Con apenas dos luces iluminando el espacio, su piano se convirtió en la voz guía de una noche que transformó un domingo corriente en un paseo por sentimientos intensos
Concierto de la Banda de Música de Ribaforada
photo_camera Las luces del escenario se apagaron para dar paso a una sala iluminada por cientos de teléfonos que se convirtieron en luciérnagas

Pablo López y su óptica musical

Pablo López, el reconocido cantante malagueño, no solo interpretó sus canciones en la Sala Mozart, sino que también se abrió al público con relatos llenos de emoción. Con apenas dos luces iluminando el espacio, su piano se convirtió en la voz guía de una noche que transformó un domingo corriente en un paseo por sentimientos intensos.

El concierto comenzó con la canción ‘Como soy’, donde dejó caer versos que muestran una confesión íntima: “le falta amor en la garganta y le sobra tiempo en este viaje”. A lo largo de la noche, el artista compartió con el público que ese tema formará parte de su próximo disco, previsto para septiembre, mostrando la evolución de su arte y su constante búsqueda musical.

La conexión con el público

El ambiente se fue calentando con canciones como ‘La mejor noche de mi vida’, donde el piano dejó de ser solo acompañante para tomar un papel de ritmo percusivo que hizo vibrar al auditorio y encendió a los asistentes con palmas sincronizadas. Además, Pablo recordó momentos personales, como la vez que intentó ver una estrella fugaz, símbolo de esperanza y deseo que resuena en muchas almas.

La entrada de la banda y el juego visual de pantallas que simulaban ventanas iluminaron la noche con la canción ‘El niño del espacio’, un tema que invitó a los presentes a acompañar en un viaje hacia lo desconocido y al ansiado cielo. La cercanía con el público quedó patente cuando bajó del escenario para saludar, tocar manos y compartir emociones antes de interpretar ‘La niña de la linterna’.

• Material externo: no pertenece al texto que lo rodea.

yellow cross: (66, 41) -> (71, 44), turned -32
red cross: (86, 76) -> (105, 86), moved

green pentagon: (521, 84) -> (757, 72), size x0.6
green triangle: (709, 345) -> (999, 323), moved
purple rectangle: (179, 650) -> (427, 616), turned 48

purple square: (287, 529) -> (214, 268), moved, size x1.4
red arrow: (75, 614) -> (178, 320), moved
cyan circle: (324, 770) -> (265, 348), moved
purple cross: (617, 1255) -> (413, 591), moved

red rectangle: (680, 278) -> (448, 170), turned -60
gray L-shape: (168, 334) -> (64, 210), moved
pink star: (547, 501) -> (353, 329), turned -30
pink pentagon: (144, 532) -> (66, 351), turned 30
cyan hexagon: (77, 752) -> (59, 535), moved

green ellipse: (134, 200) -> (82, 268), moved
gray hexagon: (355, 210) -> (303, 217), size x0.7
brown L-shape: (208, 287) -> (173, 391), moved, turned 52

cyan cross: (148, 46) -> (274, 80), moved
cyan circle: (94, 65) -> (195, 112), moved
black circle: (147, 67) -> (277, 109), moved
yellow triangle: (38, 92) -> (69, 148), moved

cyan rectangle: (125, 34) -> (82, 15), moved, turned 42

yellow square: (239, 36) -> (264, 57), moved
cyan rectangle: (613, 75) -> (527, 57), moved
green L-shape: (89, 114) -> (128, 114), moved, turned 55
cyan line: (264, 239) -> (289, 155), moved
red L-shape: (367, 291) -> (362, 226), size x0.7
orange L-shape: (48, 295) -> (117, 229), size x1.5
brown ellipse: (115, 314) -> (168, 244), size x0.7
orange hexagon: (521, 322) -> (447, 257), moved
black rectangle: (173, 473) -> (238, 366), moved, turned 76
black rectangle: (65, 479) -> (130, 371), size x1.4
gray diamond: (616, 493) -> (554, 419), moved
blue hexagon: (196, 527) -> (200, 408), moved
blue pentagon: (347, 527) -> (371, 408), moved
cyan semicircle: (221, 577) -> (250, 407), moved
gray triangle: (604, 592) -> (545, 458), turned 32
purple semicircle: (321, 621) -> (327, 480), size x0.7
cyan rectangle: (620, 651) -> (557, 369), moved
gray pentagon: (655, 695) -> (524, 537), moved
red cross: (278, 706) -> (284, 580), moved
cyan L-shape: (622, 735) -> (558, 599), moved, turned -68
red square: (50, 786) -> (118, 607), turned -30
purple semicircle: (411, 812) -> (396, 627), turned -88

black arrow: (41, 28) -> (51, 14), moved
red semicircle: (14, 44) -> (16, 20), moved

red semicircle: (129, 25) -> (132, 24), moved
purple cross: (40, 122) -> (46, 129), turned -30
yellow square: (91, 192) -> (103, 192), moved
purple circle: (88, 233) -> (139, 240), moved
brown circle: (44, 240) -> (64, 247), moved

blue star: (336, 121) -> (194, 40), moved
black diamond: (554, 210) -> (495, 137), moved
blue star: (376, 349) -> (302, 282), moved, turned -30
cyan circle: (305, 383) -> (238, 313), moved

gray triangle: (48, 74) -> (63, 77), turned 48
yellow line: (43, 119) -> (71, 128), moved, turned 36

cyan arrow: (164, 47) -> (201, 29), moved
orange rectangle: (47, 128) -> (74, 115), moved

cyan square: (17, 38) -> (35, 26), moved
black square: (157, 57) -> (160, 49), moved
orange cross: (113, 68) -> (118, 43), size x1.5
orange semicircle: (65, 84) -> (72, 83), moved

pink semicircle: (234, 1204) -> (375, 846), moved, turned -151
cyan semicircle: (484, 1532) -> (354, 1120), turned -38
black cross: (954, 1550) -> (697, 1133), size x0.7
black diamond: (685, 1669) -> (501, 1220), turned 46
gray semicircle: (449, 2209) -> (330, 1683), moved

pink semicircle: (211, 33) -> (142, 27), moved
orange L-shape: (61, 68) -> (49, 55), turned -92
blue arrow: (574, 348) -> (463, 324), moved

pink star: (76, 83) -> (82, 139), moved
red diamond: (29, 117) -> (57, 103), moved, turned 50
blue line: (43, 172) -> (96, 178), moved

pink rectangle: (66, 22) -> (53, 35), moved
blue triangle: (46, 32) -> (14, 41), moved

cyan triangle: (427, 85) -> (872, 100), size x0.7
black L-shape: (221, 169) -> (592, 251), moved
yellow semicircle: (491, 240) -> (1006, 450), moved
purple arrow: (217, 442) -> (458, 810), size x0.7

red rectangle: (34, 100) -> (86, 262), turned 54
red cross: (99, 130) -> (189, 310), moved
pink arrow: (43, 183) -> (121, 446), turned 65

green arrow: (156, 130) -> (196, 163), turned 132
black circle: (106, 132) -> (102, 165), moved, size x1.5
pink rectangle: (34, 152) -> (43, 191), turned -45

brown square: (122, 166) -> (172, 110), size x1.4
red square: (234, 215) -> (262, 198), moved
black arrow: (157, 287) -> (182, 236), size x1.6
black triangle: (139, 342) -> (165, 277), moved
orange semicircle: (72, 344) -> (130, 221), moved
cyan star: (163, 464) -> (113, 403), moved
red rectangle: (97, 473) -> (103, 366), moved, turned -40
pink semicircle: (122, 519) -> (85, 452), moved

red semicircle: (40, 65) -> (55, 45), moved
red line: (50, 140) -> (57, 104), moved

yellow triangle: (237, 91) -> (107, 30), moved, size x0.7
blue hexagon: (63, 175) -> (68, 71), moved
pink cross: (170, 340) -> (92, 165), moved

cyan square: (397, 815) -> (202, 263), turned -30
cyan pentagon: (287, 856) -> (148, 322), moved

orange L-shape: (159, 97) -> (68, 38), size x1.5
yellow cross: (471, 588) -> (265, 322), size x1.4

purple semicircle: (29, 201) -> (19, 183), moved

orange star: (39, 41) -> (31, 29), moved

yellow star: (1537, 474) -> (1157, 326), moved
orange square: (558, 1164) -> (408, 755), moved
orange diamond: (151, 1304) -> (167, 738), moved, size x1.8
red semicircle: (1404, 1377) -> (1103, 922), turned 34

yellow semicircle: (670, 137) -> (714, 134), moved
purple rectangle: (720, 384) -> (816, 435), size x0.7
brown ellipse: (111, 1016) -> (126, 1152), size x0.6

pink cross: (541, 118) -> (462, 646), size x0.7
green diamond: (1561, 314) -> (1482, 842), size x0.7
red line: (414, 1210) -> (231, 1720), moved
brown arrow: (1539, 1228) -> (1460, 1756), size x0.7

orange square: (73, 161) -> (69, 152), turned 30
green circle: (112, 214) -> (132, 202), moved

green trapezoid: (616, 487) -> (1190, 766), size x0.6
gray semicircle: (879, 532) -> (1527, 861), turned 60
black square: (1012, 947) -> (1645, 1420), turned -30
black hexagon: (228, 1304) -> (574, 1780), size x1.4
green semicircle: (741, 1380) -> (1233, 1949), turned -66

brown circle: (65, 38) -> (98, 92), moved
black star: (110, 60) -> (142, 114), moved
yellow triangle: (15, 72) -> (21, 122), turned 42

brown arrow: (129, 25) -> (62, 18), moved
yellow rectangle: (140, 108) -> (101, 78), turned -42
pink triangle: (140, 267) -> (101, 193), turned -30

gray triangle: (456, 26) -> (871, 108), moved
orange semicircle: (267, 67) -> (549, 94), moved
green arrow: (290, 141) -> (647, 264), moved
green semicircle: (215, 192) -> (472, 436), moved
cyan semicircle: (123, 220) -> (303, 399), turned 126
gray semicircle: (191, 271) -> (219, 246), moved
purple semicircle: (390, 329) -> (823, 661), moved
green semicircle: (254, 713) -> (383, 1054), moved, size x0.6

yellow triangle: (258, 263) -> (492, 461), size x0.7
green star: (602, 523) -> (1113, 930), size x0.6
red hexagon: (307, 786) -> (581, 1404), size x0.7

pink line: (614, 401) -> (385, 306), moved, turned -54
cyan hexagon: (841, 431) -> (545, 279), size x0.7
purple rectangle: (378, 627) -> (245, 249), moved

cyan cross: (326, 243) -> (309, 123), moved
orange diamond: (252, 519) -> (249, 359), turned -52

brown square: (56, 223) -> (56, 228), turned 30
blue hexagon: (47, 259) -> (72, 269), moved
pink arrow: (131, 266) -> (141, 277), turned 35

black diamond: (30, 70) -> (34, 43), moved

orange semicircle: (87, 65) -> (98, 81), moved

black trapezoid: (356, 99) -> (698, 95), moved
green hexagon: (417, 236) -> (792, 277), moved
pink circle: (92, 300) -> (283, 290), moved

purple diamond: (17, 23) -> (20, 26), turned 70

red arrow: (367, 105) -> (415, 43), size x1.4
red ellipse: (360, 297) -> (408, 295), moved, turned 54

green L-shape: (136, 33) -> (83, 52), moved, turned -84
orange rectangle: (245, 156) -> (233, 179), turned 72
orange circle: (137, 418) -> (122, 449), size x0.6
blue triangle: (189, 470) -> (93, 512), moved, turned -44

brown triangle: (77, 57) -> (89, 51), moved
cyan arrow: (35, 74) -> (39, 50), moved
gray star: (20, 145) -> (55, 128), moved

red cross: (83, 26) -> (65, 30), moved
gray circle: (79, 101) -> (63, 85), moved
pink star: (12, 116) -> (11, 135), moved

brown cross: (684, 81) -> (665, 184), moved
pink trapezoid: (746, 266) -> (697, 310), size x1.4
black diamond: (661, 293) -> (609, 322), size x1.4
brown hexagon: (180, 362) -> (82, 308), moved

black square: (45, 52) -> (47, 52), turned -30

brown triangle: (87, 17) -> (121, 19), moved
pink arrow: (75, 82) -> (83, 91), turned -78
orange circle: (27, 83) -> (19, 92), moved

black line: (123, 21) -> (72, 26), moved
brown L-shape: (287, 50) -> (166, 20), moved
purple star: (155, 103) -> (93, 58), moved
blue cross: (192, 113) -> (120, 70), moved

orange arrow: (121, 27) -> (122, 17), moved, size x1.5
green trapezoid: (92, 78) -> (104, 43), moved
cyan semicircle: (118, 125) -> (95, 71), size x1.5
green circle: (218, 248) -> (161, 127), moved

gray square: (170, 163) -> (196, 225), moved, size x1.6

Momentos únicos del concierto

En un instante mágico, las luces del escenario se apagaron para dar paso a una sala iluminada por cientos de teléfonos que se convirtieron en luciérnagas, creando una atmósfera suspendida donde el artista se perdió en la mirada de ese mar de luces. Reflexionó sobre la necesidad de escapar a veces, incluso de uno mismo, antes de presentar ‘Me voy a escapar’.

Las vibraciones llegaron con el tema ‘Lo saben mis zapatos’, que comenzó con la banda y terminó solo con piano y voz, generando un susurro que erizó la piel de los asistentes. La frase “este lugar tiene su propia gravedad” encabezó una reafirmación del valor de la libertad, que antecedió a canciones tan esperadas como ‘La libertad’ y ‘Te espero aquí’, todas acompañadas con palmas al unísono.

Final lleno de energía y gratitud

La fiesta sonora siguió creciendo con ‘Quasi’, donde la trompeta y el trombón avanzaron hasta el frente para amplificar el sonido y revivir los comienzos humildes del artista. La sorpresa llegó con una versión de ‘The show must go on’, antes de interpretar ‘Vi’, tema que refleja el empoderamiento y la felicidad como un espacio donde la vida se despliega.

El punto culminante se vivió con ‘Tu enemigo’, cuando el público se puso en pie para corear con fuerza los versos que hablaban de una frontera que desaparece entre artista y espectadores. Tras los vítores, Pablo regresó para tocar unas canciones más, incluyendo ‘Mariposa’, ‘Mamá no’ y ‘Mira cómo bailan’, cerrando con una mezcla que insistió en la emoción compartida.

La despedida reunió dos canciones fundamentalmente queridas, ‘El mundo’ y ‘El patio’, enriquecidas con el sonido de un fliscorno, en un cierre donde la gratitud hacia quienes siempre apoyan fue el último mensaje.

Entre luces parecidas a estrellas inventadas y melodías que se sienten más que se oyen, Pablo López demostró que hay conciertos que no solo se escuchan, sino que se habitan.